I am writing this over a coffee in Oasis RV Resort in Las Vegas. I am driving a huge RV. I didn’t hit anyone or anything driving it on the right. Even writing those three sentences feels weird.

We had a 12 hour layover in Honolulu on our way to Las Vegas. Hawaii itself is picturesque. We spent some time at Waikiki, and the beach is beautiful, the water is is warm and is turquoise blue as far as the eye can see. Given the opportunity, I would go back to Kaua’i, an island further north, but who could really complain? We also spent some time in Ala Moana, a horrific temple to human greed and largesse where I got a very nice new hawaiian shirt and a pair of bright orange sunglasses.

Two things stood out to me in our brief time in Honolulu. The first was the abject poverty on display. We saw dozens of homeless on the streets and in the parks. In one sense, there is nothing remarkable about that in a large city anymore. But it also speaks to the breaking of our social contract; our homeless tell us that we are fundamentally failing to look after everyone.
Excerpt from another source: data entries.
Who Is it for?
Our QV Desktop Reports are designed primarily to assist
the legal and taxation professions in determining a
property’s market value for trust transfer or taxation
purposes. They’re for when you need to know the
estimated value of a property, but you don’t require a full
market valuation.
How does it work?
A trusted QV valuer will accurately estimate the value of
Homelessness is not just about bad choices; it is about a society where homelessness becomes the best choice a person is capable of making amongst the choices on offer. Like everywhere else, it struck me that residents didn’t see their homeless. On the beach, right next to a man on his hammock asleep with his life’s possessions underneath him, a group of 25 were doing a yoga class. The instructor was two metres from the man.

Secondly, the infrastructure is struggling. Everywhere we went, from the airport to the city, there were the odd sign of a city under stress: out of order signs, crumbling paths and roads, blocked pipes. Honolulu seems to me to be struggling under the extremes of its environment, the size of the population and the capacity to pay for its infrastructure. Bar the environment perhaps, this is the story of every city in every country; we don’t have a good way to pay for our public services. We all want water, sewerage, power, shelter. But then we also want maincured parks, clean and safe public transport, an ass kicking police force and so on. We can’t afford the life we have become accustomed to.

We flew on to Las Vegas. We had a few hours to kill, so we went to the city, dropped our bags at the MGM Grand, and walked the Las Vegas Strip. It was 8am in the morning, and it was abuzz with people and activity. All along the Strip people are calling for your attention, wanting to sell you a package, a water, a chance to hold a monkey, a show, anything you could dream of. They talk at 1,000 words a minute, and the word ‘kiwi, kiwi!’ followed our accent as wandered past. Every photo, every conversation came with expectation of a tip; “just $110, $20, oh, a $1? What about another $1, oh that’s great, that’s great!” Las Vegas is visceral in the true meaning of the word: you feel it trying to get into every part of you.

There is no taboo here; just a new opportunity waiting for a price to be put on it. I was in the arcade in New York New York with my group, all young women. A middle aged woman running the arcade asked what I was there for, I said a school trip. She asked if I was with my wife, I said ‘no,’ other parents and the kids. She offered me an entry to a strip dance extavaganza for after the kids went to bed given I was here on my own.

After havin spent half a day on the Strip I think I am in love with Las Vegas and the people of the Strip. They are the most honest people in the world because everything they say is a lie and a fantasy. They live on the facade of the world and have rejected depth over the intense beauty of the experience of the moment. It’s not my choice, but I can see the allure.

Viva Las Vegas turnin’ day into nighttime
Turnin’ night into daytime
If you see it once
You’ll never be the same again.

Viva Las Vegas.

One thought on “Viva Las Vegas: Te Aitanga a Pokai Whenua 1

  1. “A middle aged woman running the arcade asked what I was there for, I said a school trip. She asked if I was with my wife, I said ‘no,’ other parents and the kids. She offered me an entry to a strip dance extavaganza for after the kids went to bed given I was here on my own.”

    Similar thing happened to me when I went to Tijuana with my sister for her birthday. “Titty bar! Titty bar!” the man cried from two feet away. “Dude, this is my sister” I said. He paused. “She gets a free Corona.”